EXERCISE DIRECTIONS ▸ Below are the records; repeat exactly their lines between the line holding "Bohdalky! Hrdličky Sandeva s" and the line holding "Председатель клуба скандинавской ходьбы", inclusive, skipping the pictures.

DATA FOR THIS TASK START

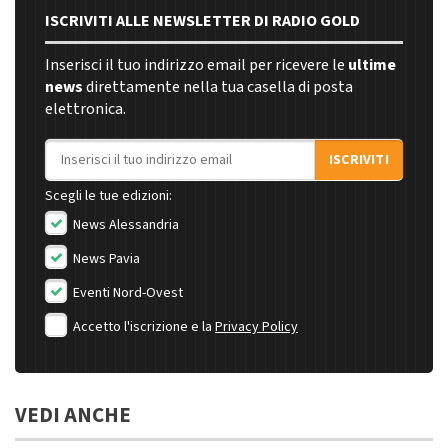
ISCRIVITI ALLE NEWSLETTER DI RADIO GOLD
Inserisci il tuo indirizzo email per ricevere le
ultime
news
direttamente nella tua casella di posta
elettronica.
Indirizzo email
ISCRIVITI
Scegli le tue edizioni:
News Alessandria
News Pavia
Eventi Nord-Ovest
Accetto l'iscrizione e la
Privacy Policy
VEDI ANCHE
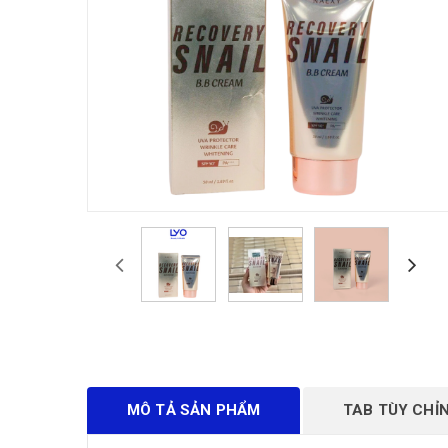
MÔ TẢ SẢN PHẨM
TAB TÙY CHỈ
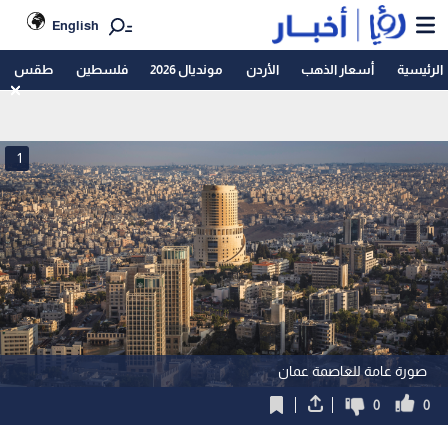
English
الرئيسية
أسعار الذهب
الأردن
مونديال 2026
فلسطين
طقس
1
صورة عامة للعاصمة عمان
0
0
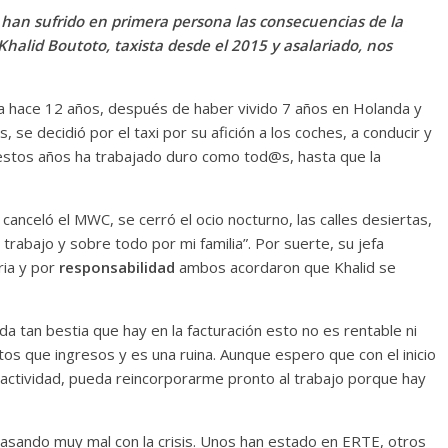
 han sufrido en primera persona las consecuencias de la
Khalid Boutoto, taxista desde el 2015 y asalariado, nos
nya hace 12 años, después de haber vivido 7 años en Holanda y
, se decidió por el taxi por su afición a los coches, a conducir y
s estos años ha trabajado duro como tod@s, hasta que la
anceló el MWC, se cerró el ocio nocturno, las calles desiertas,
rabajo y sobre todo por mi familia”. Por suerte, su jefa
ria y por
responsabilidad
ambos acordaron que Khalid se
da tan bestia que hay en la facturación esto no es rentable ni
tos que ingresos y es una ruina. Aunque espero que con el inicio
a actividad, pueda reincorporarme pronto al trabajo porque hay
asando muy mal con la crisis. Unos han estado en ERTE, otros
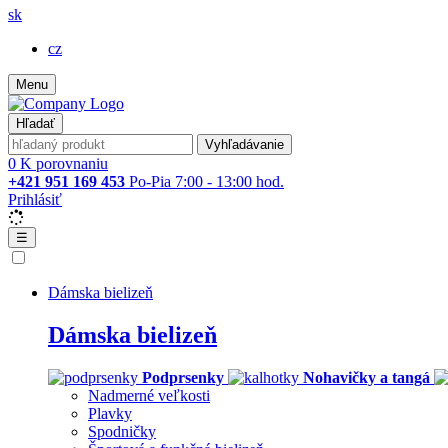
sk
cz
Menu
Hľadať
Vyhľadávanie
0
K porovnaniu
+421 951 169 453
Po-Pia 7:00 - 13:00 hod.
Prihlásiť
☰
Dámska bielizeň
Dámska bielizeň
Podprsenky
Nohavičky a tangá
Nadmerné veľkosti
Plavky
Spodničky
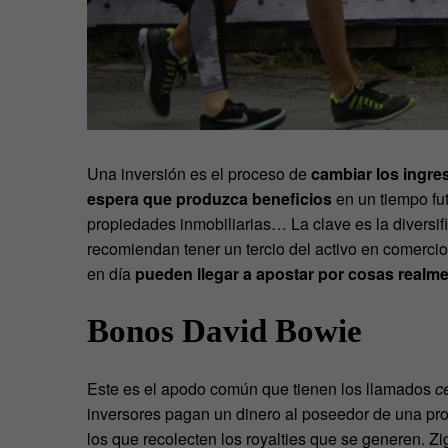
Una inversión es el proceso de
cambiar los ingre
espera que produzca beneficios
en un tiempo fut
propiedades inmobiliarias… La clave es la diversi
recomiendan tener un tercio del activo en comercio, 
en día
pueden llegar a apostar por cosas realme
Bonos David Bowie
Este es el apodo común que tienen los llamados
c
inversores pagan un dinero al poseedor de una pro
los que recolecten los royalties que se generen. Z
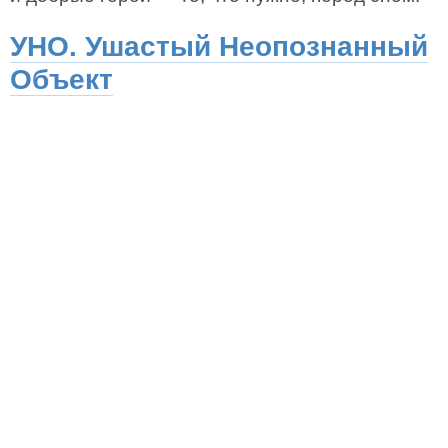
УНО. Ушастый Неопознанный
Объект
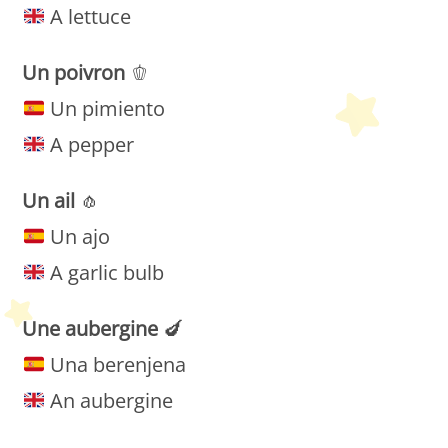
A lettuce
Un
poivron
🫑
Un pimiento
A pepper
Un
ail
🧄
Un ajo
A garlic bulb
Une
aubergine
🍆
Una berenjena
An aubergine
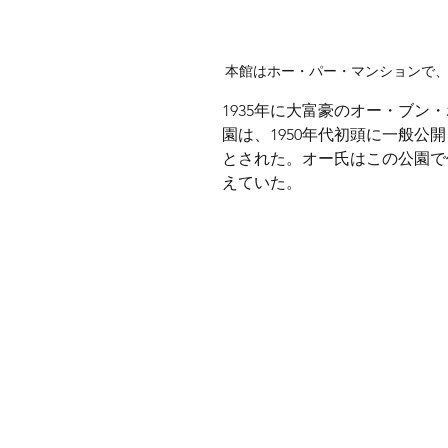
本館はホー・パー・マンションで
1935年に大富豪のオー・ブン
園は、1950年代初頭に一般公
とされた。オー氏はこの公園で
えていた。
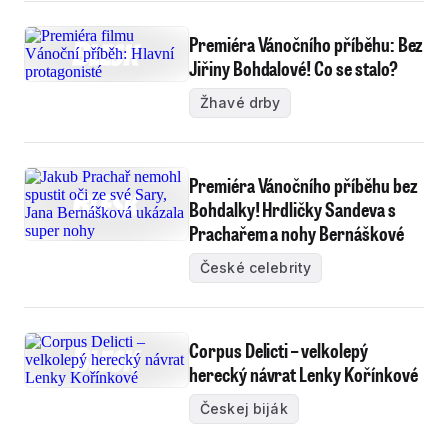
Premiéra Vánočního příběhu: Bez
Jiřiny Bohdalové! Co se stalo?
Žhavé drby
Premiéra Vánočního příběhu bez
Bohdalky! Hrdličky Sandeva s
Prachařem a nohy Bernáškové
České celebrity
Corpus Delicti – velkolepý
herecký návrat Lenky Kořínkové
Českej biják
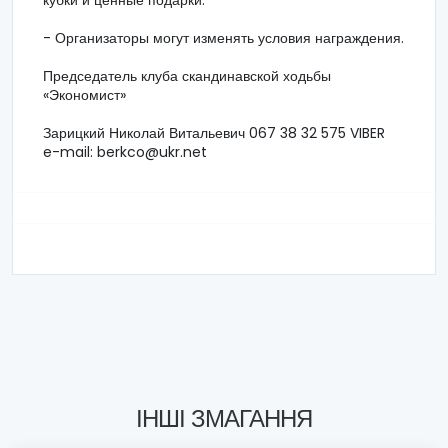
кубки и ценные подарки.
- Организаторы могут изменять условия награждения.
Председатель клуба скандинавской ходьбы
«Экономист»
Зарицкий Николай Витальевич 067 38 32 575 VIBER
e-mail: berkco@ukr.net
ІНШІ ЗМАГАННЯ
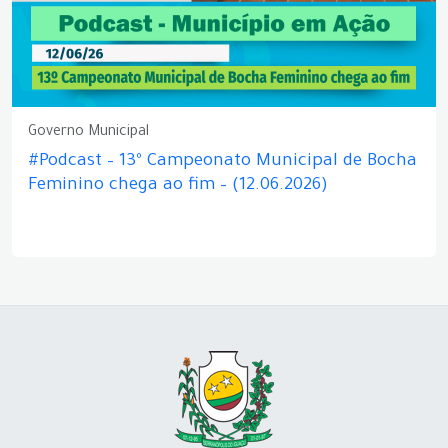
Governo Municipal
#Podcast – 13º Campeonato Municipal de Bocha
Feminino chega ao fim – (12.06.2026)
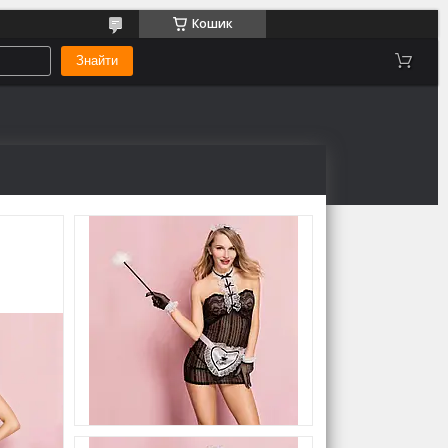
Кошик
Знайти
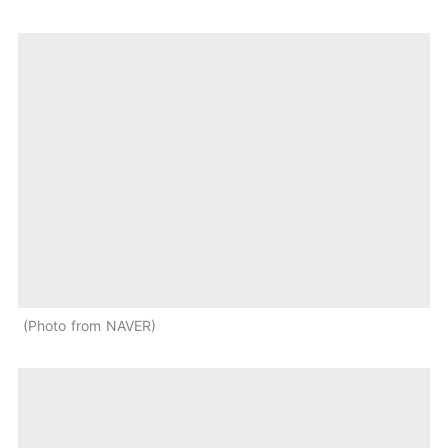
Photo from NAVER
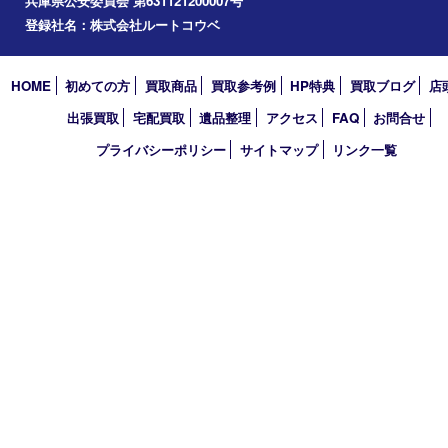
エリアカテゴリ
西宮市
アーカイブ
2026年
2025年
2024年
2023年
2022年
買取大吉 西宮アクタ店
〒663-8035 兵庫県西宮市北口町1番1号
アクタ西宮西館 1階
TEL 0120-307-639 FAX 0798-39-7666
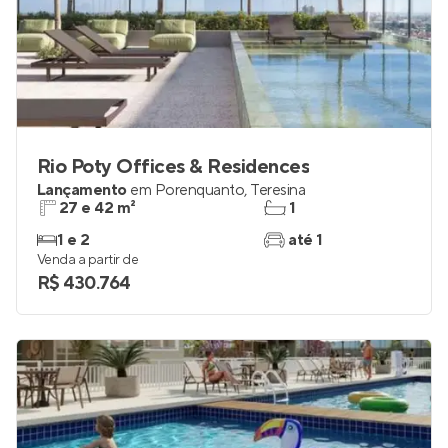
Rio Poty Offices & Residences
Lançamento
em
Porenquanto
,
Teresina
27 e 42 m²
1
1 e 2
até 1
Venda a partir de
R$ 430.764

DATA FOR THIS TASK END

SOLUTION FOR THIS PROBLEM ▸
Bohdalky! Hrdličky Sandeva s
Prachařem a nohy Bernáškové
České celebrity
Corpus Delicti – velkolepý
herecký návrat Lenky Kořínkové
Českej biják
кубки и ценные подарки.
- Организаторы могут изменять условия награждения.
Председатель клуба скандинавской ходьбы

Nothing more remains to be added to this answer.